**Listed records**

######

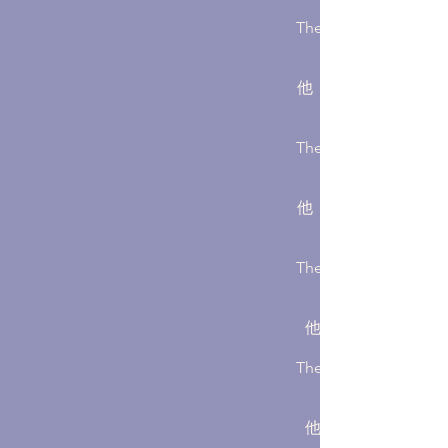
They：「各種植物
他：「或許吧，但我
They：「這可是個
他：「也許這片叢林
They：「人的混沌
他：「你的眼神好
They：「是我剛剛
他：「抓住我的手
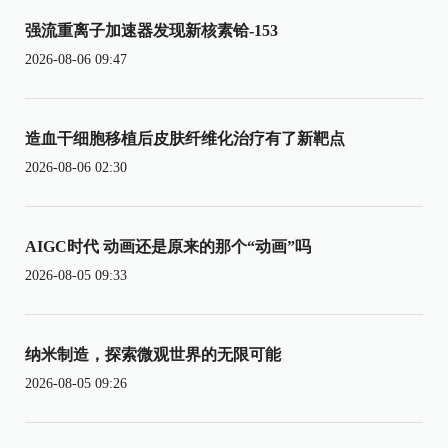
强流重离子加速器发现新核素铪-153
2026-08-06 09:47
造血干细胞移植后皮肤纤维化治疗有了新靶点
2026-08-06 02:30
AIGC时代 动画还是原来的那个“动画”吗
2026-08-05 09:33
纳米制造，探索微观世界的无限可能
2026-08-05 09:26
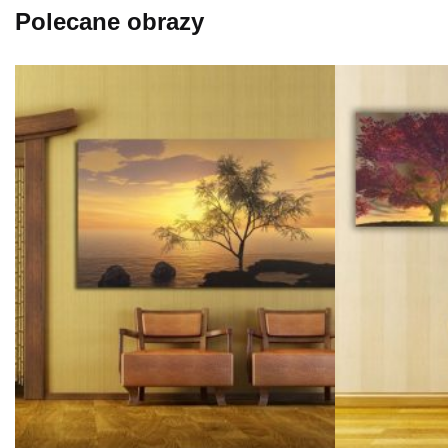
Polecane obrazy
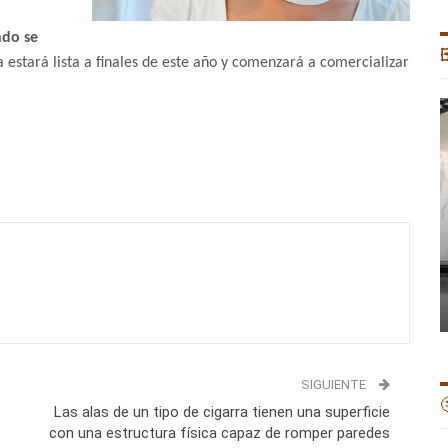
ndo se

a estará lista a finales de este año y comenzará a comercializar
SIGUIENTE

######

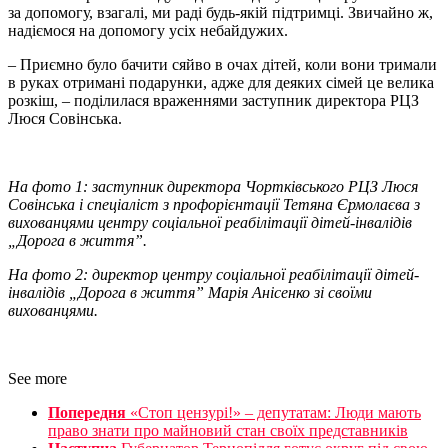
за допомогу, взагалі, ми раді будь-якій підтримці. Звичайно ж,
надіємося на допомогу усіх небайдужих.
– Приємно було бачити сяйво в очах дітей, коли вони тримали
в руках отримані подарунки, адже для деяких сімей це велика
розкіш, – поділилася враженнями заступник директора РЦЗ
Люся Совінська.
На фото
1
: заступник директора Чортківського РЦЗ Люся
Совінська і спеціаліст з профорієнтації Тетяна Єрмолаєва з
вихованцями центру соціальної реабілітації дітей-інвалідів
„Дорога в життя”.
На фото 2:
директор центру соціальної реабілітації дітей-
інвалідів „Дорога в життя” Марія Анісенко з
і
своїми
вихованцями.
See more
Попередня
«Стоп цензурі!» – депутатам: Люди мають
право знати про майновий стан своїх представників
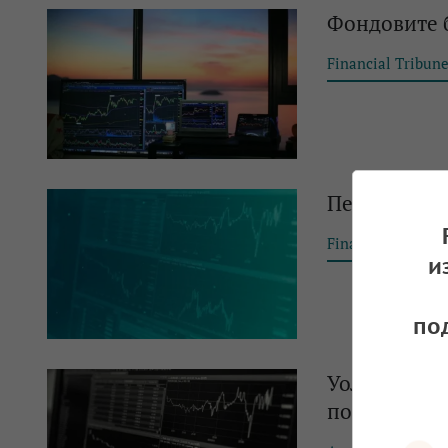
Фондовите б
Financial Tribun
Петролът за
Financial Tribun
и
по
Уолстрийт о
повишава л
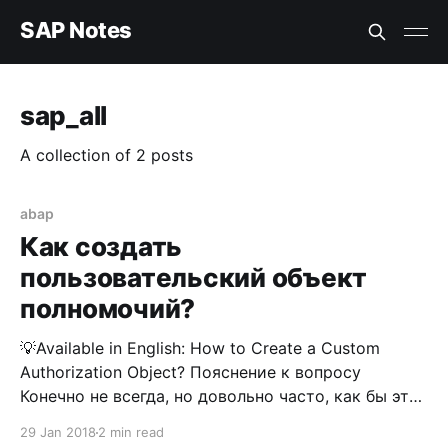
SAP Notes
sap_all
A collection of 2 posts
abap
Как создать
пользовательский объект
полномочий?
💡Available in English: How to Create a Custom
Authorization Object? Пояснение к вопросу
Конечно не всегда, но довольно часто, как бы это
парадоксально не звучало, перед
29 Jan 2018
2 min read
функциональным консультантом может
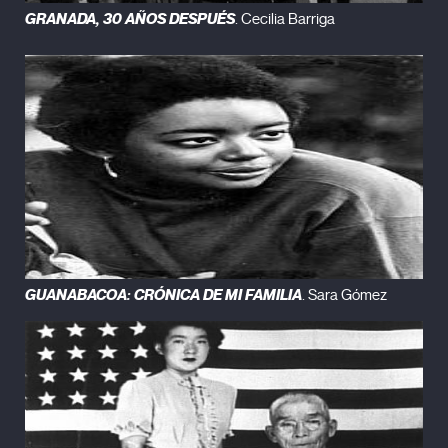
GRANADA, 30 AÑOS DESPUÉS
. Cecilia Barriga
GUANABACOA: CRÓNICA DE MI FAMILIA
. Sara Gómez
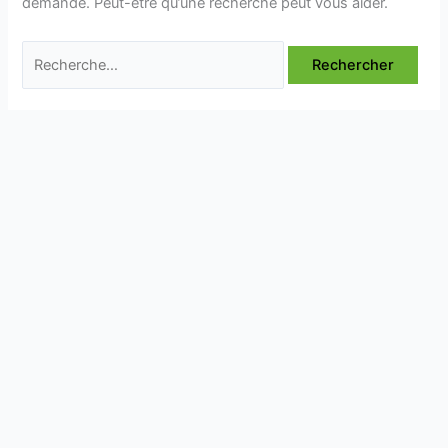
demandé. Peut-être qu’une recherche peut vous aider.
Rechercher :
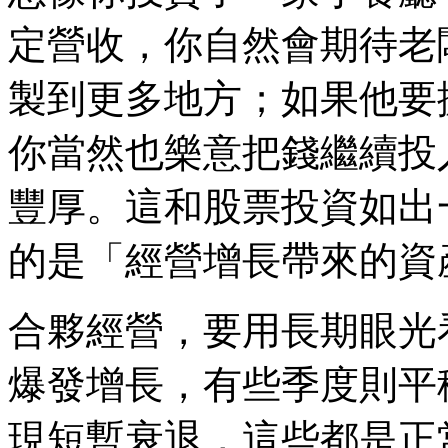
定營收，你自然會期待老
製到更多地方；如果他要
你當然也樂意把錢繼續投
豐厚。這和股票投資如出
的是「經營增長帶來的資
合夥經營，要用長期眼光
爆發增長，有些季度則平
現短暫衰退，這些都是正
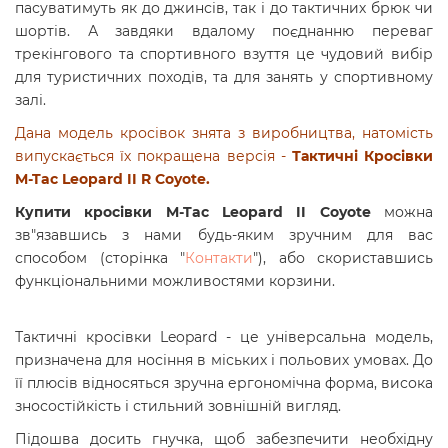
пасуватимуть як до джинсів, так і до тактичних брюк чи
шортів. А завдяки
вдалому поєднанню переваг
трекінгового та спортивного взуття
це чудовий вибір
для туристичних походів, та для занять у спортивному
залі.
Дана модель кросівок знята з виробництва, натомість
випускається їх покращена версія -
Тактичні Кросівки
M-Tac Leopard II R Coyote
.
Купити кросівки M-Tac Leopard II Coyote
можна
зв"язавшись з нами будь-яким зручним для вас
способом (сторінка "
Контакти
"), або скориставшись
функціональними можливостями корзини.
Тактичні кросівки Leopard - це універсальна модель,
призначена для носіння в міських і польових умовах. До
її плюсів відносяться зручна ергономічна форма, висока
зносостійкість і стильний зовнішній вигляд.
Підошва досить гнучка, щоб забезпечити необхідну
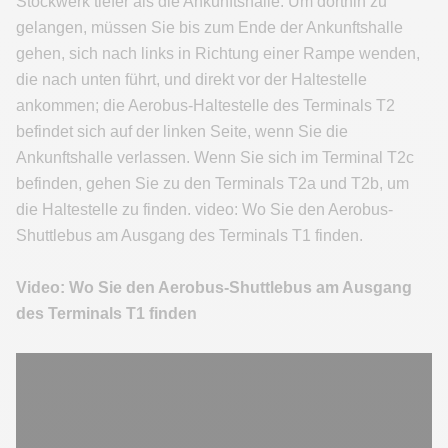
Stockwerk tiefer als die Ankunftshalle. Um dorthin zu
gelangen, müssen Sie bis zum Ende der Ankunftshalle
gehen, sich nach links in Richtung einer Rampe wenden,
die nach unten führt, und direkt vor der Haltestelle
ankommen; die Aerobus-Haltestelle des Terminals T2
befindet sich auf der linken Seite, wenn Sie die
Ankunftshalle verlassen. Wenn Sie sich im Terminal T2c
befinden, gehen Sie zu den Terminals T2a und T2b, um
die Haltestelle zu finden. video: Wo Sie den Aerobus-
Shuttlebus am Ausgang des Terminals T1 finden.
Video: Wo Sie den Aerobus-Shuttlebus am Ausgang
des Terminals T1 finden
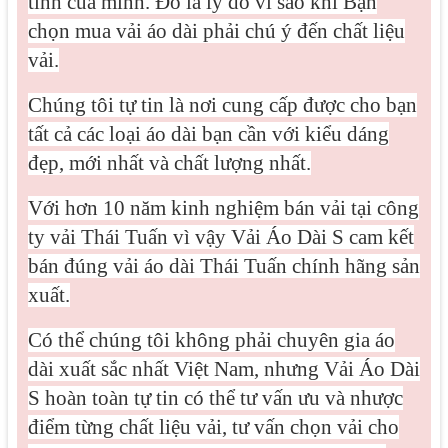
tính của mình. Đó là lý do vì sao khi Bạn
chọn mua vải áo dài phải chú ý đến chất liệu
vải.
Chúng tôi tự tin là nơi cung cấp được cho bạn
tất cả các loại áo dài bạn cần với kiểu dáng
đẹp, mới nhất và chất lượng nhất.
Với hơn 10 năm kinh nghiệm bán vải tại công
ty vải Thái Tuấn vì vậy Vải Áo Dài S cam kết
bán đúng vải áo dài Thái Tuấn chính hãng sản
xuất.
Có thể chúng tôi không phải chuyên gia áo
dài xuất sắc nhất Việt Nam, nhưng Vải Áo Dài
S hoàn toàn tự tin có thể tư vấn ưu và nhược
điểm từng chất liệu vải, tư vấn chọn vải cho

######

**What this task involves**
All lines with the word "Coyote" are needed; pull them from the entries and copy each.

**Written response**
M-Tac Leopard II R Coyote
Купити кросівки M-Tac Leopard II Coyote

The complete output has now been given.